[Dataset items]
# # #

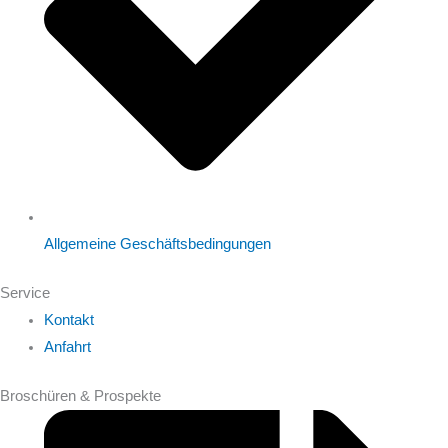
Allgemeine Geschäftsbedingungen
Service
Kontakt
Anfahrt
Broschüren & Prospekte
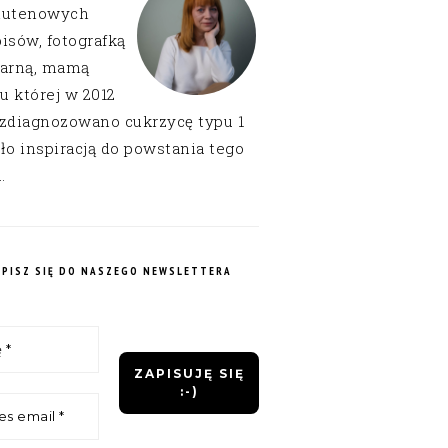
lutenowych
isów, fotografką
narną, mamą
 u której w 2012
 zdiagnozowano cukrzycę typu 1
ło inspiracją do powstania tego
.
APISZ SIĘ DO NASZEGO NEWSLETTERA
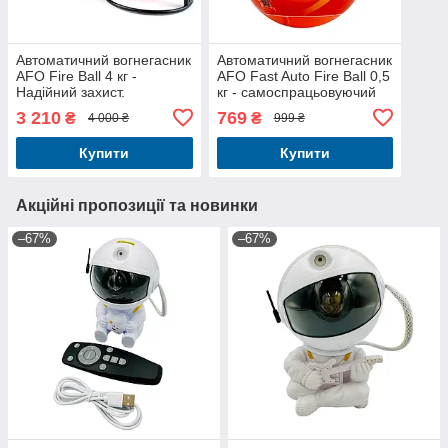
Автоматичний вогнегасник
Автоматичний вогнегасник
AFO Fire Ball 4 кг -
AFO Fast Auto Fire Ball 0,5
Надійний захист.
кг - самоспрацьовуючий
порошковий куля-
3 210
769
₴
₴
4 000 ₴
999 ₴
вогнегасник
Купити
Купити
Акційні пропозиції та новинки
–67%
–67%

# # #

If pictures appear in the data, do not print them; repeat the rest exactly.

**Answer box:**
Allgemeine Geschäftsbedingungen
Service
Kontakt
Anfahrt
Broschüren & Prospekte
lutenowych
isów, fotografką
narną, mamą
 u której w 2012
 zdiagnozowano cukrzycę typu 1
ło inspiracją do powstania tego
.
APISZ SIĘ DO NASZEGO NEWSLETTERA
Автоматичний вогнегасник
Автоматичний вогнегасник
AFO Fire Ball 4 кг -
AFO Fast Auto Fire Ball 0,5
Надійний захист.
кг - самоспрацьовуючий
порошковий куля-
3 210
769
₴
₴
4 000 ₴
999 ₴
вогнегасник
Купити
Купити
Акційні пропозиції та новинки
–67%
–67%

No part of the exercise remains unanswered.